The next morning the hotel owner, an airplane enthusiast whose brother is an Air Canada pilot, offered to drive us to the Elliot Lake Airport. There, behind the desk, stood Bert Ragg, the ‘big woolly guy’ in the hangar, neatly shaven and dressed for his role as airport manager. We watched as he released a red weather balloon into the air and timed its ascent into the clouds for a ‘fairly accurate’ report on the ceiling. ‘The balloon often finds whatever hole is up there, so sometimes I have to guess where it should have disappeared,’ he said.
At a table in the terminal, empty except for Bert, I planned our route while Tom preflighted the 140, tied down between the only two other aircraft on the field, a Lake and a Piper Cherokee. I was mulling over the charts when a couple came in to chat with Bert. They asked about us and our airplane and then showed me a photo of their homebuilt Lancair on display in the terminal. I learned about the Taylorcraft they were restoring and the Cessna 180 they’d owned for years.
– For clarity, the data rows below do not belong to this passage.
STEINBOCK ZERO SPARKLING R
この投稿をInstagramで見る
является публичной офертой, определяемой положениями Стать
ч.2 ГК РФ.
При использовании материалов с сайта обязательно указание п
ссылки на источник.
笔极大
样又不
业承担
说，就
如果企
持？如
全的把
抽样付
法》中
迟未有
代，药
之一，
I called Tom to come in to meet Harold and Ivy Fisher before they left. While they talked, I phoned flight service for a weather briefing. The forecast was for towering cumulus, light rain showers with ceilings of 2,000 ft. to 4,000 ft., and possible thunderstorms in our direction of flight. We might have a chance to fly as far as Sudbury, 86 miles east, even perhaps to North Bay, another 68 miles. Then we learned that Sudbury was a $30 one-way taxi ride from the airport and an air show at North Bay wouldn’t end until 5:30 p.m. local time.
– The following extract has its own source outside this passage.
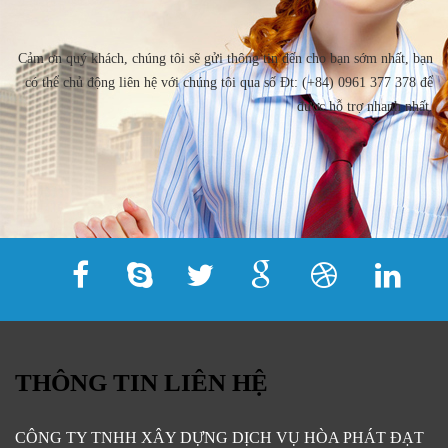
Cảm ơn quý khách, chúng tôi sẽ gửi thông tin đến cho bạn sớm nhất, bạn
có thể chủ động liên hệ với chúng tôi qua số Đt: (+84) 0961 377 378 để
được hỗ trợ nhanh nhất.
THÔNG TIN LIÊN HỆ
CÔNG TY TNHH XÂY DỰNG DỊCH VỤ HÒA PHÁT ĐẠT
While I stared at the charts in the way bewildered pilots do when they realize they’re stuck, Harold and Ivy invited us to spend the night with them at their house on a lake 15 miles north of the airport. Slightly embarrassed, since we’d met only 20 minutes ago, Tom and I decided to accept their generous offer. While we gathered our things, we learned that Ivy had phoned their friends to ask if they would include us in a dinner party planned for that evening. Soon we found ourselves sharing cocktails and an elegant turkey and dressing dinner with Barb and Ralph Regan who have built and restored airplanes alongside the Fishers for 30 years.
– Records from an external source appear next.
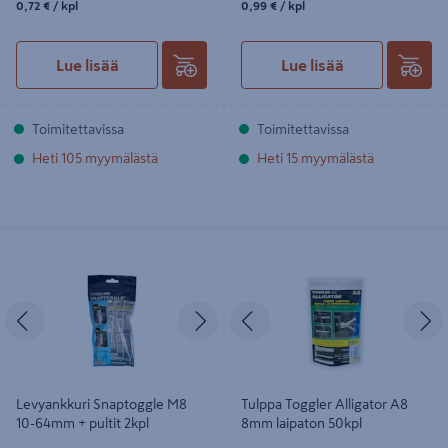
0,72 €
/ kpl
0,99 €
/ kpl
Lue lisää
Lue lisää
Toimitettavissa
Toimitettavissa
Heti 105 myymälästä
Heti 15 myymälästä
Levyankkuri Snaptoggle M8 10-
Tulppa Toggler Alligator A8 8mm
64mm + pultit 2kpl
laipaton 50kpl
Edellinen
Seuraava
Edellinen
S
Levyankkuri Snaptoggle M8
Tulppa Toggler Alligator A8
10-64mm + pultit 2kpl
8mm laipaton 50kpl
From Harold and Ivy’s deck the next morning, we watched as white caps formed on the lake, while Harold correctly forecast high winds that would keep the Cessna 140 on the ground. We spent three nights with the Fishers. Ivy cooked and brewed pot after pot of coffee while we talked about flying experiences and the idiosyncrasies of floatplanes and tailwheel planes. They graciously included us in their social plans and made us feel at home. One afternoon, as the wind softened, Harold took each of us up for a scenic flight in his 1947 Aeronca Chief floatplane. The following morning we said a reluctant good-bye to our new friends and took off into clear blue skies toward the green mountains of Vermont.
Like so many other times, there seemed to be certain logic in the steps that brought us to Elliot Lake: we accepted the cabby’s suggestion to stay at the Fireside Inn and the owner’s offer to drive us to the airport at just the right time, so that we would meet the Fishers, and they would invite us to their home where we would wait out the weather for three days, fly in the Chief, and learn oodles about airplanes and the new places they can take us.
We would also affirm our motto, and add to that the chance to experience the generosity and trust of people who share our love of flying and airplanes. Three years later, we still keep in touch with Harold and Ivy Fisher, and we eagerly await their arrival in Truckee one day, so that we can give back a little of what they gave to us.